Dixième partie — L’impatience

Question: Au début de ma vie spirituelle, j’avais beaucoup d’enthousiasme, mais il s’est évanoui. Comment puis-je continuer à faire des progrès réguliers ?

Sri Chinmoy: Lorsque nous nous lançons dans la vie spirituelle, nous avons besoin d’enthousiasme. Autrement nous ne bougeons pas d’un pouce. L’enthousiasme est une très bonne chose, mais un excès d’ardeur ne l’est pas. Lorsque nous mangeons au-delà de notre capacité, nous souffrons d’indigestion. Dans votre cas, ce n’était pas de l’enthousiasme que vous aviez, mais de l’avidité. Comme un glouton, vous êtes devenu trop avide et vous avez voulu trop manger. Vous faites erreur si vous pensez que vous serez capable de réaliser Dieu en un jour, ou de battre tout le monde dans une compétition sportive. Vous ne vous mesurez qu’à votre propre ignorance. Dans cette course, vous avez donc besoin de patience aussi bien que d’enthousiasme pour bien faire.

Ressentez toujours que vous avez non seulement quelque chose à accomplir, mais aussi quelque chose à donner. Si vous attendez une grande paix de l’esprit sans aucun don de soi, vous serez inévitablement frustré. Mais le temps est un facteur important. Vous aurez beau vous dire en toute sincérité : « Je vais réaliser Dieu demain », votre ardeur la plus sincère ne vous décrochera pas pour autant un diplôme de maîtrise en une nuit. La sincérité est une bonne chose, mais vous devez également être raisonnable et conscient de votre capacité. Si vous décidez qu’à telle ou telle date, vous devez réaliser Dieu, vous serez forcément déçu. Dieu vous donnera la réalisation, mais seulement à Son Heure Choisie. Considérez-vous toujours comme un écolier qui passe chaque année dans la classe supérieure, mais ne pensez pas au jour, qui peut-être encore lointain, de la remise des diplômes.

Lorsque vous tournez un tout petit peu le bouton d’une gazinière, vous ne voyez pas la flamme. Mais si vous tournez le bouton un petit peu plus, la flamme s’élève immédiatement. Dans la vie spirituelle, c’est la même chose : au début, votre aspiration ne produit aucun résultat tangible.

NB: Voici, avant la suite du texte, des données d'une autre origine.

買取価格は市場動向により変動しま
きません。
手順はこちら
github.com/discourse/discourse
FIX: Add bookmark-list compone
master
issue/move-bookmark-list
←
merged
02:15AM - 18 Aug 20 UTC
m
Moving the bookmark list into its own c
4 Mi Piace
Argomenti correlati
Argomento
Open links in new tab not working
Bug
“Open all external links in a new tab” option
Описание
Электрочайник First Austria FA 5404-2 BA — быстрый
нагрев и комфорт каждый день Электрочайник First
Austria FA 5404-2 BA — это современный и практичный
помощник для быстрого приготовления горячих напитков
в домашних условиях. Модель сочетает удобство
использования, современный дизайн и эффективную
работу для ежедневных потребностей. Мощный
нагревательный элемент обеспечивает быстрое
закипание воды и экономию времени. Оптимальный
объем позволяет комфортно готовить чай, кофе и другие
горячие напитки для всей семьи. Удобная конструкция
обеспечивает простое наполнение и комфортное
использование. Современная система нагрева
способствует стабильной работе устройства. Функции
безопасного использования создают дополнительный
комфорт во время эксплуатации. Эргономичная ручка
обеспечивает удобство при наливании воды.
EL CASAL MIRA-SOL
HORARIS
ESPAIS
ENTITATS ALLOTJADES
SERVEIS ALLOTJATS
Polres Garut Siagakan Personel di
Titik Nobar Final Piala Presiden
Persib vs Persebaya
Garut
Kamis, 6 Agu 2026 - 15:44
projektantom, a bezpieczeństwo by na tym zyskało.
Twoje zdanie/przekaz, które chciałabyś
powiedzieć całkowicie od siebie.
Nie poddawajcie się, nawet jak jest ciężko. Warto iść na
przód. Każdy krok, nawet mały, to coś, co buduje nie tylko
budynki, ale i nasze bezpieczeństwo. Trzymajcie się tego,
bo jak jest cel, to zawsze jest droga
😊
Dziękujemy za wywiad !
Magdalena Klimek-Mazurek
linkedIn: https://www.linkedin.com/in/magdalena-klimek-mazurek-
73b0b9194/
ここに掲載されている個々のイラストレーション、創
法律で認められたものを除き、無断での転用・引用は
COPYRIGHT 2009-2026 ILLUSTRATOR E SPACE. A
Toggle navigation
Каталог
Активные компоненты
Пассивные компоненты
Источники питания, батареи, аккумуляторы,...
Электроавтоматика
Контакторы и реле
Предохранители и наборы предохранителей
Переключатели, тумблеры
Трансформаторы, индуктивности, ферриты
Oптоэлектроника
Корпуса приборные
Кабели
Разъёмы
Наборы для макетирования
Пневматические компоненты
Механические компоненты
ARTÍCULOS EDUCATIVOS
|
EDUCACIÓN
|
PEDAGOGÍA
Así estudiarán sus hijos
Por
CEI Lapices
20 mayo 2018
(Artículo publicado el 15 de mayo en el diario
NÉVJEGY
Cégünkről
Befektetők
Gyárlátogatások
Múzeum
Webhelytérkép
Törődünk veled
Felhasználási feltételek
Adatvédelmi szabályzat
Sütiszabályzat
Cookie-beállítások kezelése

Mais comme petit à petit vous vous tournez davantage vers Dieu, vous atteignez un point où la flamme de votre aspiration brille de manière éclatante. Dans la vie spirituelle, au bout de cinq, quinze, voire trente ans, selon la Volonté de Dieu, la méditation devient spontanée. À partir de ce moment-là, vous ne vivrez plus cette expérience d’un enthousiasme de cinq minutes suivi d’une dépression de toute une journée, parce que vous n’aurez pas gagné des millions de dollars spirituels au cours de ces cinq minutes.

Il est toujours bon d’avoir de l’enthousiasme dans la vie. Autrement, il n’y aurait pas de progrès. Mais si vous êtes trop avide, vous essayerez d’obtenir de Dieu ce que vous n’êtes pas encore prêt à recevoir. Vous courrez vers votre destination, mais si vous essayez d’aller au-delà de votre capacité, vous trébucherez et tomberez, et cela ne pourra que retarder votre progrès. Alors soyez patient et contentez-vous d’aller un peu plus lentement, mais régulièrement et sûrement.